TASK ITEM.
Show every line from the data below that includes "Hilal".

START SUPPLIED DATA

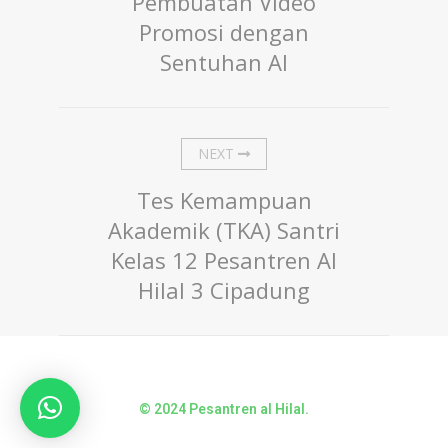
Pembuatan Video
Promosi dengan
Sentuhan AI
NEXT
Tes Kemampuan
Akademik (TKA) Santri
Kelas 12 Pesantren Al
Hilal 3 Cipadung
© 2024 Pesantren al Hilal.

END SUPPLIED DATA

RESULT OF THIS EXERCISE.
Hilal 3 Cipadung
© 2024 Pesantren al Hilal.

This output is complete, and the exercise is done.